QUANDO CHEGAR A HORA do show Turner, minha mãe viveu com câncer de pulmão por cerca de três anos. Ela foi diagnosticada, milagrosamente, em uma varredura após um acidente de carro. Os anos que se seguiram foram angustiantes e imprevisíveis.
Nada vai tirar seu verniz mais do que ver alguém que você ama murchar. Isso me fez hesitar, como se qualquer movimento errado da minha parte pudesse colocá-la em perigo. Quando, em 2017, ela me disse que queria ver o show de Aretha Franklin, tudo que eu conseguia pensar era nas responsabilidades – E se o show atrasasse? E se minha mãe começasse a se sentir fraca durante a apresentação? E se Franklin parecesse … doente? Seria demais para suportar?
Ao longo dos anos, como crítico, tive que assistir a muitos shows do fim da carreira de antigos titãs – pode ser sombrio. Isso também fazia parte da minha hesitação, de que o esforço que eu sabia que minha mãe faria para ir ao show não seria recompensado. Eu queria protegê-la e a mim também.

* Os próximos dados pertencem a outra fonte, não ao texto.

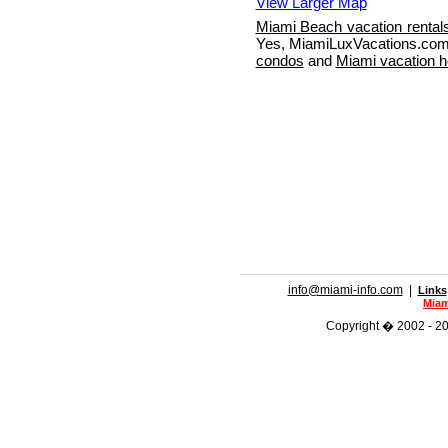
View Larger Map
Miami Beach vacation rental
Yes, MiamiLuxVacations.com 
condos
and
Miami vacation 
info@miami-info.com
|
Links
Miam
Copyright � 2002 - 201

Como qualquer pessoa que já viu Franklin se apresentar sabe, no entanto, eu realmente não precisava ter me preocupado. Ela era um pouco frágil, mas vigorosa e teimosa, talvez movida pela determinação de alguém que não estava em perfeita saúde. (Franklin morreu no ano seguinte; este acabou sendo um de seus últimos shows.)
Houve tantos períodos durante a doença de minha mãe em que eu senti que não tinha nada para dar, que nada do que eu fizesse seria útil. Confrontado com a escala e a agilidade de um câncer astuto, você não consegue deixar de se sentir insuficiente.
Isso, no entanto, eu acertei. Como em todos os outros shows, observei minha mãe olhando o palco. Durante toda a noite, ela irradiava esperança. Franklin estava com a saúde debilitada, mas minha mãe não viu nada disso. Ou talvez ela tenha visto, mas não apenas como eu vi. Para ela, Franklin era indomável. Um farol de resiliência.
Os dias logo após o show foram difíceis – para mim. Eu me sentia péssimo por não poder dar a ela essa sensação todos os dias. Minha mãe, por outro lado, falou sobre isso durante semanas. Sobre como Franklin estava mandando na banda. Sobre como ela trouxe sua bolsa para o palco e alguém correu atrás dela quando o show acabou. Sobre seu casaco de pele. Em cada narrativa, Franklin estava muito vivo, e ela também.